KOMPAS.com - Orientasi Studi dan Pengenalan Kampus atau disingkat Ospek adalah salah satu momentum bersejarah bagi setiap siswa yang akan masuk ke perguruan tinggi.
Kendati demikian, kini sekolah menengah pertama (SMP) dan sekolah menengah atas (SMA) juga menggelar Ospek seperti perguruan tinggi dengan sebutan MOS (Masa Orientasi Siswa) dan MPLS (Masa Pengenalan Lingkungan Sekolah).
Umumnya, ospek berisi rangkaian acara yang bertujuan untuk pengenalan dan pembentukan watak bagi setiap mahasiswa baru.
Kegiatan ospek ini merupakan kegiatan institusional yang menjadi tanggung jawab universitas atau fakultas dan program studi untuk mensosialisasikan kehidupan di perguruan tinggi dan proses pembelajarannya.
Lantas, bagaimana sejarah ospek di Indonesia?
Baca juga: Gerakan Mahasiswa 1998
Dosen ilmu sejarah Universitas Airlangga yang bernama Purnawan Basundoro mengatakan bahwa kegiatan ospek ini sudah ada sejak zaman kolonial Jepang.
Namun, pada era itu, ospek lebih dikenal dengan sebutan perploncoan atau puronko.
Menurut Basudoro, sewaktu STOVIA (Sekolah Kedokteran di Jawa) masih ada di bawah kendali Belanda, tradisi perploncoan masih belum begitu terlihat.
Tradisi perploncoan ini baru terasa dan terlihat keras dengan unsur militer ketika STOVIA berganti nama menjadi Ika Daigaku (Sekolah Kedokteran) yang dikelola oleh militer Jepang.
Salah satu ciri khas dari tradisi perploncoan pada masa itu adalah dengan menggunduli mahasiswanya.
Hal ini sontak diprotes oleh sejumlah tokoh nasional, salah satunya Soedjatmoko.
Konon, Soedjatmoko terpaksa dikeluarkan dari Ika Daigaku karena menolak digunduli sebagai wujud rangkaian perploncoan.
Pascakemerdekaan Indonesia, tradisi ospek dengan cara keras itu masih terus diterapkan di sejumlah perguruan tinggi di Indonesia.
Baca juga: Consentrasi Gerakan Mahasiswa Indonesia (CGMI)

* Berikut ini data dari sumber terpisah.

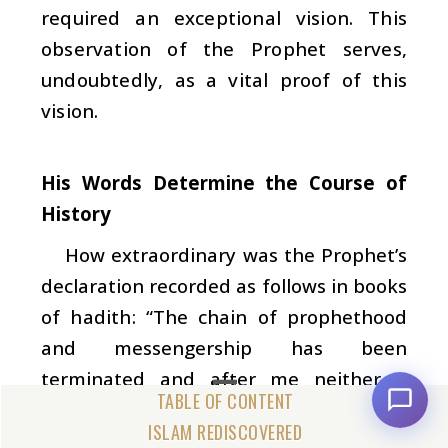
required an exceptional vision. This
observation of the Prophet serves,
undoubtedly, as a vital proof of this
vision.
His Words Determine the Course of
History
How extraordinary was the Prophet’s
declaration recorded as follows in books
of
hadith
: “The chain of prophethood
and messengership has been
terminated and after me neither a
prophet nor a messenger will be sent by
ISLAM REDISCOVERED
God” (
Sahih Muslim
). In addition to his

Tradisi perploncoan ini sempat ditentang oleh salah satu partai politik di Indonesia, yaitu Partai Komunis Indonesia (PKI).
Akibatnya, tradisi plonco sempat ditiadakan usai PKI menolaknya.

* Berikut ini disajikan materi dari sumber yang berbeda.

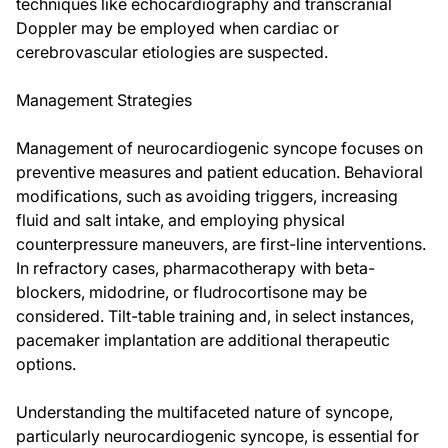
techniques like echocardiography and transcranial
Doppler may be employed when cardiac or
cerebrovascular etiologies are suspected.
Management Strategies
Management of neurocardiogenic syncope focuses on
preventive measures and patient education. Behavioral
modifications, such as avoiding triggers, increasing
fluid and salt intake, and employing physical
counterpressure maneuvers, are first-line interventions.
In refractory cases, pharmacotherapy with beta-
blockers, midodrine, or fludrocortisone may be
considered. Tilt-table training and, in select instances,
pacemaker implantation are additional therapeutic
options.
Understanding the multifaceted nature of syncope,
particularly neurocardiogenic syncope, is essential for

Pada 1963, karena PKI menolak plonco, maka tradisi ospek saat itu diganti menjadi Masa Kebaktian Taruna (MKT).
Akan tetapi, setelah peristiwa G30S 1965, segala hal yang berkaitan dengan PKI termasuk MKT pun dihilangkan.
Lebih lanjut, pada 1968, muncul kegiatan ospek baru yang disebut Mapram atau Masa Pra Bakti Mahasiswa, sebagai tradisi penyambutan mahasiswa baru.
Nama ospek sendiri baru digunakan pada tahun 1990-an.
Pada masa itu, hukuman yang bersifat fisik masih diterapkan, seperti push up dan sit up.
Namun, lambat laun, kegiatan ospek yang dilakukan untuk menyambut mahasiswa baru mulai menghilangkan berbagai hukuman fisik.
Saat ini, istilah ospek telah berubah menjadi Pengenalan Kehidupan Kampus bagi Mahasiswa Baru atau disingkat PKKMB.